By generating solar energy on old landfills and brownfields, PSE&G is helping to put historically ‘dirty’ spaces back to work in an environmentally friendly manner.

landfill
Credit: PSE&G

Solar energy’s value to the environment is undeniable. Sunlight is a free, abundant resource and, unlike other energy sources, produces zero harmful greenhouse gases when it’s converted to electricity.

But while sunlight is unlimited, the land required to produce solar energy is not.

To replace all of the power generated in New Jersey today, we would need more than 200 million solar panels covering nearly 400,000 acres. Replacing even a small percentage of New Jersey’s energy supply with solar would require a significant amount of land.

Where do we put all those solar panels? Farms? Forests? Those locations have environmental value, too — as water supplies, as wildlife habitats, and as hosts to plant life that already plays a significant role in filtering carbon and other climate-change gases out of the air we breathe.

Across the United States, there is a growing understanding that we should not trade one environmental good for another. If we install solar panels for the good of the environment, but sacrifice forests, farmland, or other open spaces to do it, what have we actually gained?

Preservation of land is just one of the reasons that PSE&G’s Solar 4 All program targets New Jersey’s neglected spaces — old landfills and contaminated industrial sites — to construct universal, grid-connected solar-generating stations. Over the past seven years, PSE&G has invested $550 million in the program, including 45 megawatts worth of grid-connected solar farms on old landfills and brownfields.

pseg-before-and-after
Credit: PSE&G

Converting neglected sites for the generation of electricity is one benefit of PSE&G’s solar strategy. It’s also a key part of Gov. Chris Christie’s Energy Master Plan. We’re proud that, together, PSE&G and New Jersey are leading one of the largest solar-energy efforts of its kind in the United States.

And we’re not alone.

In California, more than 100 megawatts of solar farms have been built on old landfills, industrial properties, federal Superfund sites — and even a mothballed weapons test site — according to the U.S. Environmental Protection Agency. In Massachusetts, dozens of old municipal landfills and brownfields now host nearly 131 megawatts of solar power.

And it’s not just solar. In Wyoming, a $500 million, 237-megawatt wind-power project was built on a depleted surface coal mine.

Here in New Jersey, PSE&G has installed more than 150,000 solar panels at eight solar farms and, in the process, returned 170 acres of landfills and brownfields to productive use. And now we have identified dozens more that are prime candidates for new universal solar-energy systems.

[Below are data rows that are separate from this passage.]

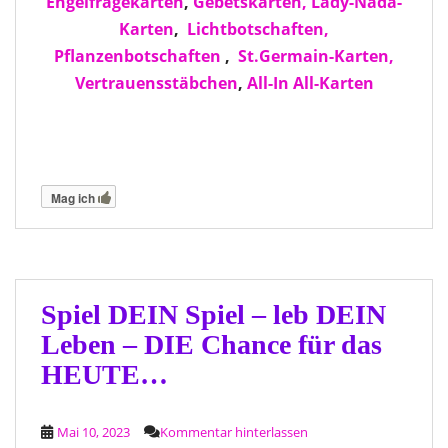
Engelfragekarten
,
Gebetskarten,
Lady-Nada-
Karten
,
Lichtbotschaften,
Pflanzenbotschaften
,
St.Germain-Karten,
Vertrauensstäbchen
,
All-In All-Karten
Mag ich
Spiel DEIN Spiel – leb DEIN
Leben – DIE Chance für das
HEUTE…
Mai 10, 2023
Kommentar hinterlassen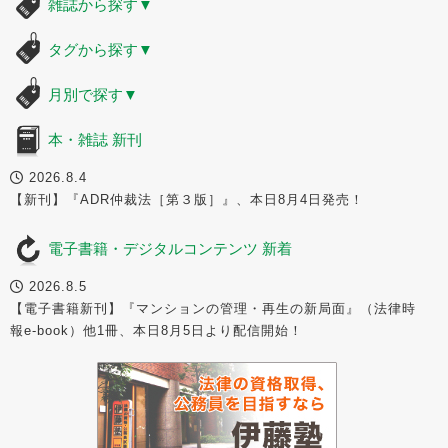
雑誌から探す
▼
タグから探す
▼
月別で探す
▼
本・雑誌 新刊
2026.8.4
【新刊】『ADR仲裁法［第３版］』、本日8月4日発売！
電子書籍・デジタルコンテンツ 新着
2026.8.5
【電子書籍新刊】『マンションの管理・再生の新局面』（法律時
報e-book）他1冊、本日8月5日より配信開始！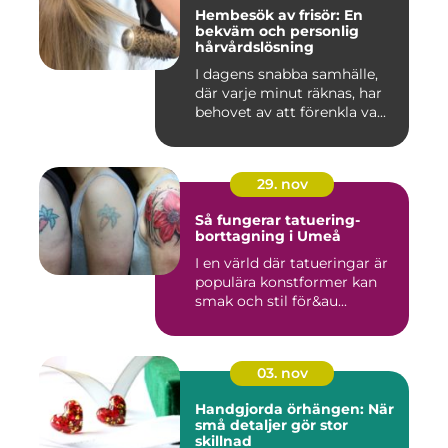
Hembesök av frisör: En
bekväm och personlig
hårvårdslösning
I dagens snabba samhälle,
där varje minut räknas, har
behovet av att förenkla va...
29. nov
Så fungerar tatuering-
borttagning i Umeå
I en värld där tatueringar är
populära konstformer kan
smak och stil för&au...
03. nov
Handgjorda örhängen: När
små detaljer gör stor
skillnad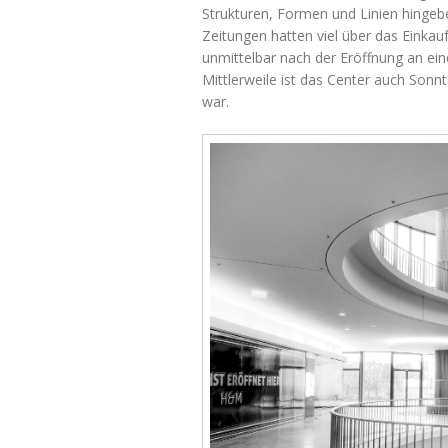
Strukturen, Formen und Linien hingeb
Zeitungen hatten viel über das Einkauf
unmittelbar nach der Eröffnung an ei
Mittlerweile ist das Center auch Sonn
war.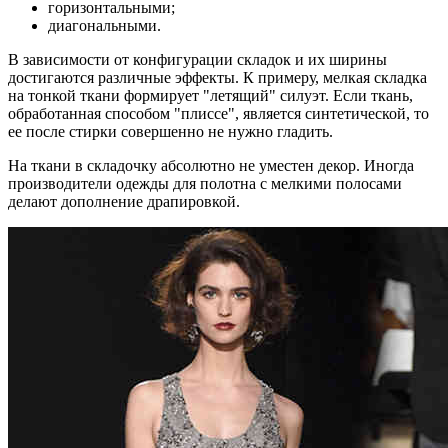
горизонтальными;
диагональными.
В зависимости от конфигурации складок и их ширины
достигаются различные эффекты. К примеру, мелкая складка
на тонкой ткани формирует "летящий" силуэт. Если ткань,
обработанная способом "плиссе", является синтетической, то
ее после стирки совершенно не нужно гладить.
На ткани в складочку абсолютно не уместен декор. Иногда
производители одежды для полотна с мелкими полосами
делают дополнение драпировкой.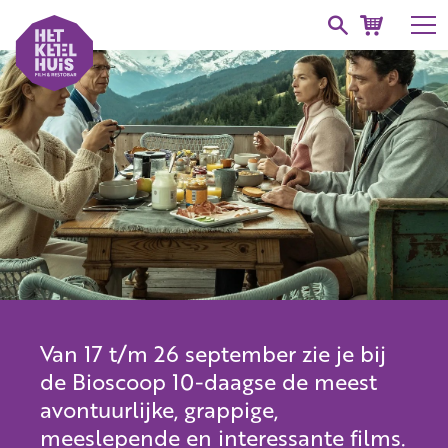
Van 17 t/m 26 september zie je bij
de Bioscoop 10-daagse de meest
avontuurlijke, grappige,
meeslepende en interessante films.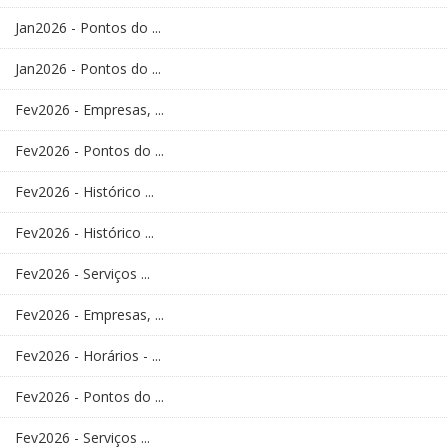
Jan2026 - Pontos do ...
Jan2026 - Pontos do ...
Fev2026 - Empresas, ...
Fev2026 - Pontos do ...
Fev2026 - Histórico ...
Fev2026 - Histórico ...
Fev2026 - Serviços ...
Fev2026 - Empresas, ...
Fev2026 - Horários - ...
Fev2026 - Pontos do ...
Fev2026 - Serviços ...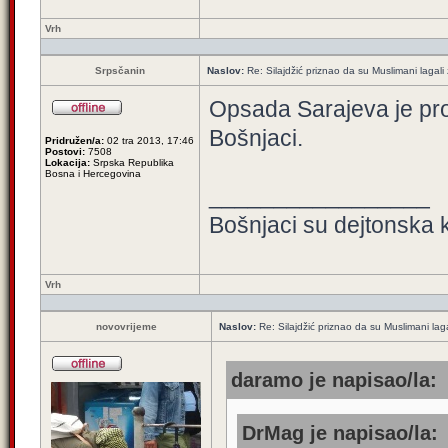
Vrh
Srpsčanin
Naslov:
Re: Silajdžić priznao da su Muslimani lagal
Opsada Sarajeva je pro
Bošnjaci.
Pridružen/a:
02 tra 2013, 17:46
Postovi:
7508
Lokacija:
Srpska Republika
Bosna i Hercegovina
_________________
Bošnjaci su dejtonska k
Vrh
novovrijeme
Naslov:
Re: Silajdžić priznao da su Muslimani la
daramo je napisao/la:
DrMag je napisao/la:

That’s why we have filed a proposal with the New Jersey Board of Public Utilities to permit another 100 megawatts worth of solar projects on the state’s forgotten spaces — projects that, if approved, would nearly triple the size of our Solar 4 All landfill and brownfield effort.

When PSE&G uses an old factory or landfill to produce solar power, we’re putting land back to work for the good of the environment and the climate. Our proposed 100 megawatts of new solar energy will provide enough clean electricity to power more than 16,000 homes and cut approximately 58,000 tons of carbon emissions each year — that’s the equivalent of taking 11,000 cars off the road.

What’s more, our universal solar systems send renewable, carbon-free energy into the electrical grid, which means that all of PSE&G’s customers reap the benefits of solar energy.

New Jersey is the most densely populated state in the nation, which makes open space an increasingly valuable resource. But that doesn’t mean we should trade one green use for another.

By generating solar energy on old landfills and brownfields, PSE&G is helping to put historically “dirty” spaces back to work in an environmentally friendly manner.

In that way, we’re doubling solar energy’s environmental benefits.

Courtney McCormick is vice president of Renewables and Energy Solutions at PSE&G.